WORK ITEM: From the entries, return every line where the string "borovnicama" shows up.

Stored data
-- Opening Marker --

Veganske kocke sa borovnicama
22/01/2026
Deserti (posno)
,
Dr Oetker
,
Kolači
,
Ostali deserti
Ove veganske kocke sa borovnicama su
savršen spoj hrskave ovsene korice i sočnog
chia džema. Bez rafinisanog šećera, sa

-- Closing Marker --

EXERCISE OUTPUT:
Veganske kocke sa borovnicama
Ove veganske kocke sa borovnicama su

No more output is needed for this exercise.